先ほどの「調査費用特約」によって、配管の修繕費用もカバーできるケースもありますが、こちらについても、昨今の頻発する漏水事故により、損害保険会社も財布のひもが固くなり、適用外となるケースが増えてきています。

階下の天井から排水管の漏水の改修作業中

床下からの水漏れの改修作業中

管理組合が損害保険会社と契約する特約

ご参考までに、マンションの漏水に関する保険の種類を以下に記載します。

保険の種類 備考
①施設賠償漏水特約 共用部の漏水に関する保険
②個人賠償責任保険包括特約 基本的には区分所有者が個人賠償保険に加入していれば、組合がこの保険に加入する必要はない。万が一、個人賠償保険に加入していない区分所有者が漏水事故で、階下に多大な被害を及ぼし、賠償できない場合、当事者同士の関係性が悪化することが考えられる。それでは、マンション内の風紀が乱れるので、そのような事態を防ぐ目的で、管理組合があらかじめ一括して、区分所有者の個人賠償保険に加入しておくという主旨による保険
③調査費用特約 保険を適用する際、どこが原因かを特定して責任の所在を明確にしないと、保険金が支払われない。共用部なのか、専有部なのかを調査するために、壁をはがすといった調査費用に関して適用される保険

*①②は改修費用と賠償費用をカバーする保険ですが、どちらも漏水事故を起こした配管の改修費用、経年劣化による漏水による階下への賠償費用については、原則、保険適用外となります

保険料値上げや継続加入を拒否されるケースも

水濡れ特約の保険を提供している損害保険会社は、築25年目くらいを過ぎたマンションに対して、保険料の大幅値上げを実施しています。これは、多発する漏水事故に対応した処置といえます。

年を追うごとに修繕費用がかさむなかで、保険料の値上がりは、管理組合の肩に重くのしかかってきます。特に個人賠償責任保険包括特約は、組合によっては、更新時に今までの8倍の金額に設定されるケースもあります。また、漏水が多発しているマンションでは、更新時に継続加入が拒否されるケースも出てきています。

保険料があまりにも値上げされた場合には、管理組合は個人賠償責任保険包括特約契約を更新せずに、区分所有者が各自の責任において個人賠償保険に加入する措置をとる組合も出てきています。

なぜ、漏水で補償金が出にくくなったのか?

補償金が出にくくなった理由は、水濡れ事故が多発して、損害保険各社の収益を圧迫しているためといえます。以前は、給水管・排水管の改修費用や、経年劣化が原因の漏水による階下への賠償も、損害保険会社が補償金として支払っていました。
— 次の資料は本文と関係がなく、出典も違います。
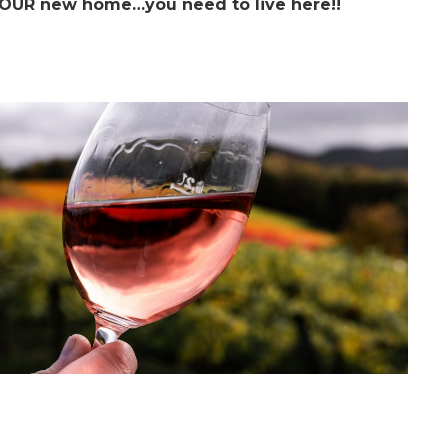
OUR new home…you need to live here!!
これらの費用は保険の適用外でしたが、漏水事故が頻発するようになり、本来の規定が順守されるようになってきたのです。

すなわち、漏水は補償適用外とされて、漏水特約に加入していても保険料が大幅に値上げされたり、水濡れ特約への継続加入を拒否されたりといった問題が浮上するようになったのです。

管理組合としては、保険料が値上がりになったり、継続加入が拒否されたりしないように、漏水対策としての配管保全に取り組むことが必須といえるでしょう。